Unlike each other as we are, in so many ways, my brother and I nevertheless have some interests in common: books; genealogy; maps; sightseeing; good food; all things French. One such focus of our mutual attention is Stonehenge, the world heritage site which, helpfully for us, lies midway along the route of the three-hour drive between our respective homes. We’re always alert for new information and theories about the obvious questions. Who built it? When? Why?
I’ve recently been reviewing all the latest theories to answer the principal question: what was Stonehenge for? Ideas about its function range from seeing it as an observatory, categorising it as a place of healing or culture-reinforcing processions, through to imagining it as a necropolis, a city of the dead. Simply to list these alternative roles, however, is to raise an objection immediately.
Only we, in our fact-driven, post-Enlightenment, reification-prone perspective, seem to demand that Stonehenge have one or other of these functions. The people who built it five thousand years ago probably had no such desire to stipulate that the building be exclusively this or that. More likely, it was all of these things, mixed up together and mutually reinforcing each other in ways in which they saw this fully evidenced and life-enhancing but which we cannot any longer imagine.
If the builders designed the monument to be aligned with the winter solstice, for example, for therapeutic reasons, who are we to condemn the mindset that saw life as inextricably intertwined with the changing positions of the stars and sun? What do we believe that will seem risible to generations yet to come?
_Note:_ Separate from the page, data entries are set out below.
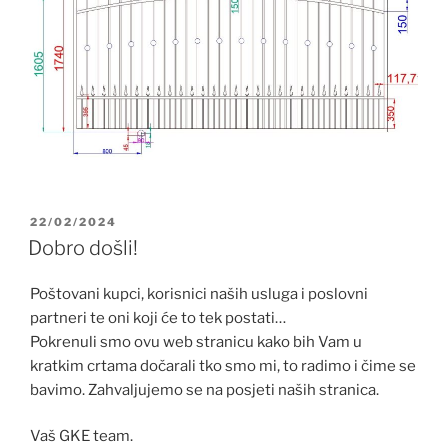
OBJAVLJENO
22/02/2024
Dobro došli!
Poštovani kupci, korisnici naših usluga i poslovni
partneri te oni koji će to tek postati…
Pokrenuli smo ovu web stranicu kako bih Vam u
kratkim crtama dočarali tko smo mi, to radimo i čime se
bavimo. Zahvaljujemo se na posjeti naših stranica.
Vaš GKE team.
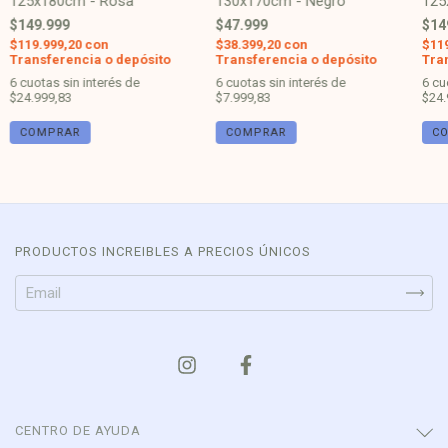
125x180cm - Rosa
130x170cm - Negro
125
$149.999
$47.999
$14
$119.999,20
con
$38.399,20
con
$11
Transferencia o depósito
Transferencia o depósito
Tra
6
cuotas sin interés de
6
cuotas sin interés de
6
cu
$24.999,83
$7.999,83
$24.
PRODUCTOS INCREIBLES A PRECIOS ÚNICOS
CENTRO DE AYUDA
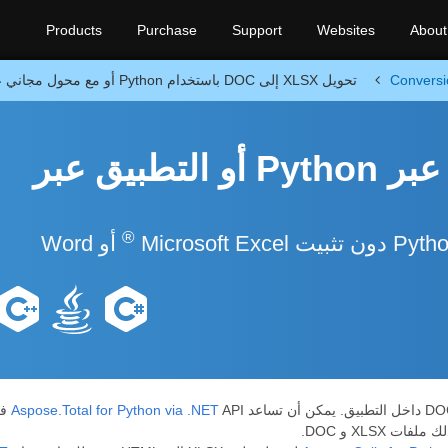
Products
Purchase
Support
Websites
About
Conversi
تحويل XLSX إلى DOC باستخدام Python أو مع محول مجاني على الإنترنت
تحويل XLSX إلى DOC عبر Python أو التطبيق عبر
®
أو Word
Aspose.Total for Python via .NET
PI
XLSX و DOC.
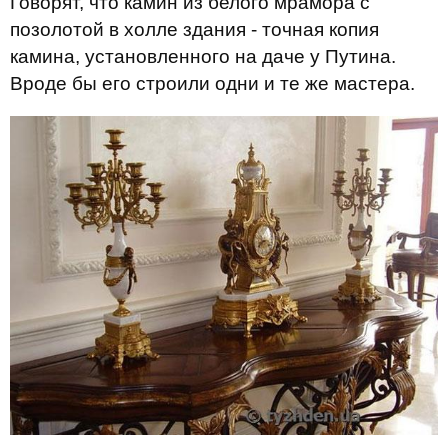
Говорят, что камин из белого мрамора с
позолотой в холле здания - точная копия
камина, установленного на даче у Путина.
Вроде бы его строили одни и те же мастера.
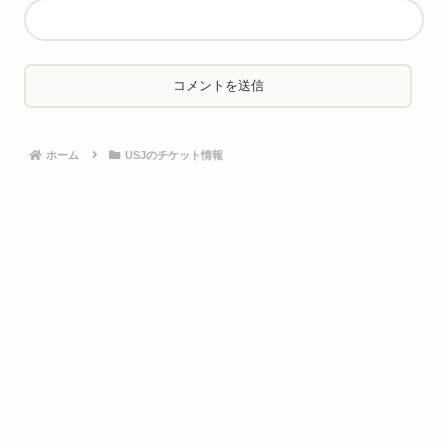
ホーム
USJのチケット情報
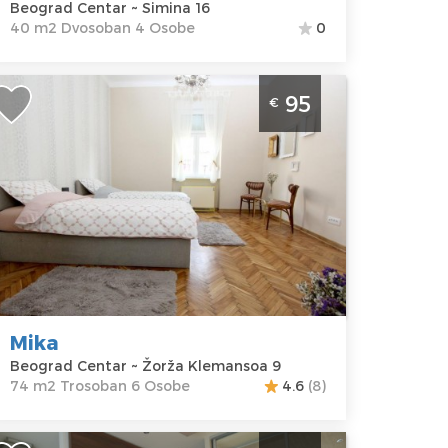
Beograd Centar ~ Simina 16
40 m2 Dvosoban 4 Osobe
0
rosoban Apartman Mika Beograd
95
€
entar
eograd
kacija:
Gosti:
6
eograd
Kvadratura :
74
entar
m2
dresa:
Žorža
Struktura :
lemansoa 9
Trosoban
ena
95 €
Mika
Beograd Centar ~ Žorža Klemansoa 9
74 m2 Trosoban 6 Osobe
4.6
(8)
tudio Apartman Aria Nušić Beograd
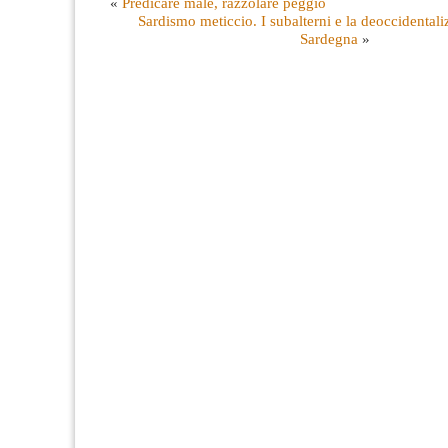
«
Predicare male, razzolare peggio
Sardismo meticcio. I subalterni e la deoccidentali
Sardegna
»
Thinking about this, I recall Philip Larkin’s poem Church going on this very theme (listen to the poet himself reading it). In its final verses, he imagines how it will be when churches have lost their meaning and fallen into ruin. Enough will remain, he writes, to show that the purpose of such places is always to remind us, with all our impulses and fears, that we are human and what that means; and that such a presence in our scheme of things is still more than a good enough response to our permanent human need to be connected with our own and others’ mysteries: connected for reassurance, explanation, forgiveness, love.
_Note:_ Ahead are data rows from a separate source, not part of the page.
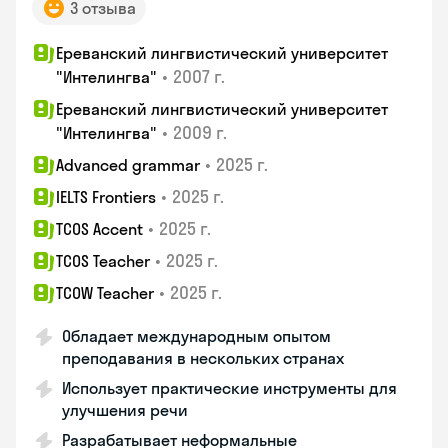
3 отзыва
Ереванский лингвистический университет
•
2007 г.
"Интелингва"
Ереванский лингвистический университет
•
2009 г.
"Интелингва"
•
2025 г.
Advanced grammar
•
2025 г.
IELTS Frontiers
•
2025 г.
TCOS Accent
•
2025 г.
TCOS Teacher
•
2025 г.
TCOW Teacher
Обладает международным опытом
преподавания в нескольких странах
Использует практические инструменты для
улучшения речи
Разрабатывает неформальные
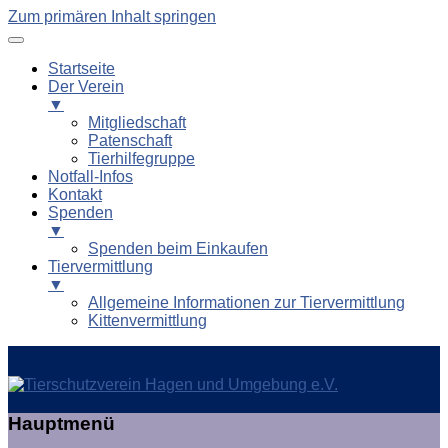
Zum primären Inhalt springen
Startseite
Der Verein
▼
Mitgliedschaft
Patenschaft
Tierhilfegruppe
Notfall-Infos
Kontakt
Spenden
▼
Spenden beim Einkaufen
Tiervermittlung
▼
Allgemeine Informationen zur Tiervermittlung
Kittenvermittlung
Tierschutzverein Hagen und
Hauptmenü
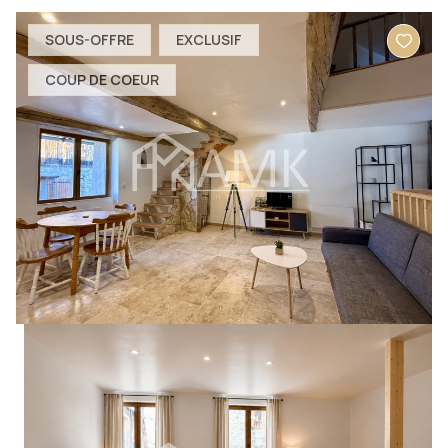
SOUS-OFFRE
EXCLUSIF
COUP DE COEUR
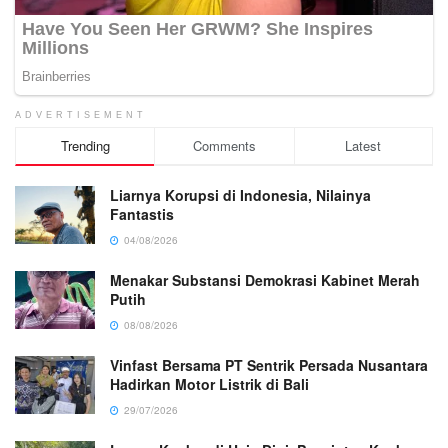
ADVERTISEMENT
Trending
Comments
Latest
Liarnya Korupsi di Indonesia, Nilainya
Fantastis
04/08/2026
Menakar Substansi Demokrasi Kabinet Merah
Putih
08/08/2026
Vinfast Bersama PT Sentrik Persada Nusantara
Hadirkan Motor Listrik di Bali
29/07/2026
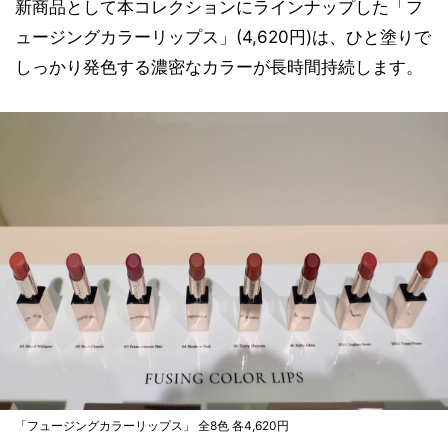
新商品として本コレクションにラインナップした「フ
ュージングカラーリップス」(4,620円)は、ひと塗りで
しっかり発色する濃密なカラーが長時間持続します。
「フュージングカラーリップス」 全8色 各4,620円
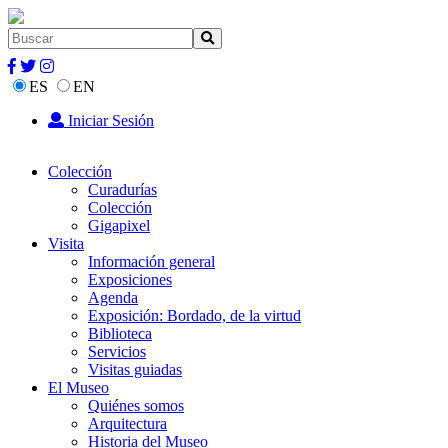
ES
EN
Iniciar Sesión
Colección
Curadurías
Colección
Gigapixel
Visita
Información general
Exposiciones
Agenda
Exposición: Bordado, de la virtud
Biblioteca
Servicios
Visitas guiadas
El Museo
Quiénes somos
Arquitectura
Historia del Museo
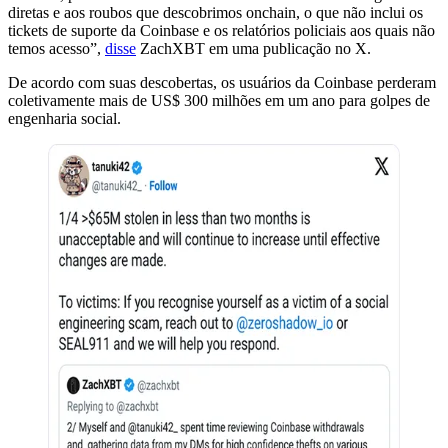
diretas e aos roubos que descobrimos onchain, o que não inclui os
tickets de suporte da Coinbase e os relatórios policiais aos quais não
temos acesso”,
disse
ZachXBT em uma publicação no X.
De acordo com suas descobertas, os usuários da Coinbase perderam
coletivamente mais de US$ 300 milhões em um ano para golpes de
engenharia social.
All these things in us are interwoven. So let it be for Stonehenge, too:
A serious house on serious earth it is, In whose blent air all our compulsions meet, Are recognized, and robed as destinies. And that much never can be obsolete, Since someone will forever be surprising A hunger in himself to be more serious, And gravitating with it to this ground, Which, he once heard, was proper to grow wise in, If only that so many dead lie round.